(Recorded data Opens)
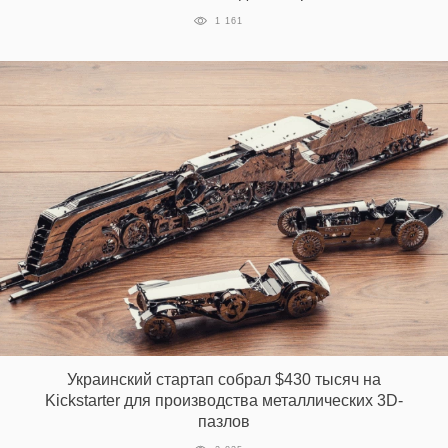
1 161
Украинский стартап собрал $430 тысяч на
Kickstarter для производства металлических 3D-
пазлов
(Recorded data Closes)
Exact transcription of the full listing above is required; images do not belong in it.

**Response area:**
1 161
Украинский стартап собрал $430 тысяч на
Kickstarter для производства металлических 3D-
пазлов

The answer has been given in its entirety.